Claudia Mori versione 2011, piazza Castello, Milano: «Si può fare la velina ma con dignità, senza diventare merce. Una può fare la velina impedendo, ad esempio, che la telecamera le vada sotto le mutande». Claudia Mori versione 1985, scene dal film Joan Lui pensato e diretto e interpretato da Adriano Celentano: lì la telecamera non può andare sotto le mutande semplicemente perché Claudia Mori non le ha, indossa un vestito bianco bianchissimo ed è sotto una cascata d’acqua con effetto miss T-shirt bagnata: è per lo più trasparente ovunque, tutto compreso, seno e pure il resto, il pube s’intende. Sia chiaro: oggi con immagini così osèe (si fa per dire) pubblicizzano anche i popcorn e al cinema non ne parliamo, si vede molto più hard persino in Harry Potter. Ma allora no. Oddio, si tratta di un film, peraltro di un film controverso, dicono mal montato, finito sotto processo, non certo benedetto dal botteghino e nemmeno da tanta critica visto che Michele Serra, allora critico cinematografico e in seguito autore tv di Celentano, lo definì nientemeno che un insieme di «pensieri di Frate Indovino ricicciati intorno al biliardo di via Gluck».
Non sono certo giudizi da cinque stellette e lode.

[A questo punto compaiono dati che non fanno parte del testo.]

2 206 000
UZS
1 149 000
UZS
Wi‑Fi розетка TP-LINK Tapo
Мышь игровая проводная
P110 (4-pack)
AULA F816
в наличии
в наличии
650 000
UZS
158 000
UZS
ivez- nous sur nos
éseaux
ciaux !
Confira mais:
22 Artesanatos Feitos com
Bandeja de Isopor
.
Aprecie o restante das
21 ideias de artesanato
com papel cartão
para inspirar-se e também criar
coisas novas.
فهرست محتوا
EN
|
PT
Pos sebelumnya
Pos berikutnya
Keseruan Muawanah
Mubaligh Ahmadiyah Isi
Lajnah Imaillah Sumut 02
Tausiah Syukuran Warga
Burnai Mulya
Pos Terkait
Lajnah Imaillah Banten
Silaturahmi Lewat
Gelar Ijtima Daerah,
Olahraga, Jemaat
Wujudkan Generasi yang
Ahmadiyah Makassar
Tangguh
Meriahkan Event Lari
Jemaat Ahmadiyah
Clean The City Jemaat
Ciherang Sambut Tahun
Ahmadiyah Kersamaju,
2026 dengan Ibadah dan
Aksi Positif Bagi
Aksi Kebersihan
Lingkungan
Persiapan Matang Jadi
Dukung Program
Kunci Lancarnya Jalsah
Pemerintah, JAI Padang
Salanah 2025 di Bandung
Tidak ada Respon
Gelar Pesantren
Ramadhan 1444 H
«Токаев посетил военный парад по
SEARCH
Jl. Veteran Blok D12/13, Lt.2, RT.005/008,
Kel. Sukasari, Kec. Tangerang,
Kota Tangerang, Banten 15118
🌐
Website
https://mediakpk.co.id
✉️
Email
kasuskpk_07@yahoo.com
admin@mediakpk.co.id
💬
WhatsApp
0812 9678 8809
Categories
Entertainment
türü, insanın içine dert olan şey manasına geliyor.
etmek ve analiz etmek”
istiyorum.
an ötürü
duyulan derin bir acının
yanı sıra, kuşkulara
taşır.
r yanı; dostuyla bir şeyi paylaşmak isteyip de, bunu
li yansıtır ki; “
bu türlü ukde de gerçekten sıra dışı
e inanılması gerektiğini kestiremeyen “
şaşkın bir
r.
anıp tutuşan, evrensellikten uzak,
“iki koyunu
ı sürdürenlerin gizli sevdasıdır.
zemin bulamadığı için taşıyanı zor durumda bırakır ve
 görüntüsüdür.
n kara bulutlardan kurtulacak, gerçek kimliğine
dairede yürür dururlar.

Per di più, in Joan Lui, Claudia Mori, come al solito a bordo della sua bellezza radiosa, cantava l’inequivocabile canzone titolata «Splendida e nuda» dal lieve intreccio pop ma dal chiaro riferimento sessuale, oltretutto venato dall’inevitabile (non sia mai) urlo contro il sistema: «Splendida e nuda nei miei sogni tu te ne stai, e non sei più schiava di un sistema che tronca ogni libertà». E te pareva... D’altronde la battuta ritenuta più memorabile di tutto il copione è, Celentano oblige, «tra dieci anni si leggeranno solo due giornali: il Corriere dell’Est e il Corriere dell’Ovest, ci sarà un gran botto e addio mondo». Invece, non solo fortunatamene siamo tutti ancora qui e i giornali sono centuplicati. Ma il botto ieri hanno provato a farlo tutte le donne che si sono ritrovate a Milano in piazza Castello, come in altre piazze d’Italia, per dire quello che sostanzialmente Claudia Mori – autentica maître à penser del Clan Celentano nonché signora dal piglio autorevole e fascinoso –, ha riassunto nello slogan «niente telecamere sotto le mutande».
Facile dirlo ora, son dichiarazioni con la memoria corta e di sicuro dettate dall’impulso, dallo slancio, dal bisogno insomma di partecipare a voce alta allo sdegno generale così massicciamente distribuito dall’alto, esattamente come i marines facevano dai loro camion con le tavolette di cioccolato dopo il 25 aprile. Si sa, un po’ di indignazione non si nega a nessuno e persino Vittorio De Sica - un uomo, diciamo così, con uso di mondo - diceva che l’indignazione morale «in molti casi è composta al due per cento dalla morale, al 48 dall’indignazione ma dal 50 per cento dall’invidia». Era così tranchant, lui, perché aveva una vita familiare che oggi si direbbe obliqua, due donne insomma, una qui e l’altra in un’altra casa. E di certo non è il caso di Claudia Mori, che con Celentano tra alti e bassi compone da 47 anni una delle coppie più belle del nostro spettacolo. «Le donne devono iniziare a credere che ce la si può fare anche da sole» ha detto ieri nell’adunata in Piazza Castello, ricalcando più o meno quegli slogan femministi di tanti e tanti anni fa, 1977 più o meno, lanciati allora tra le più spregiudicate rivendicazioni di libertà sessuale in faccia agli uomini naturalmente colpevoli. Adesso gli uomini sono sempre colpevoli ma sono spariti quasi tutti e ne è rimasto solo uno in rappresentanza del resto: Silvio Berlusconi. Un po’ limitativo. Soprattutto, molto strumentale, ma molto assai.
In fondo è sempre così: il passato si sublima.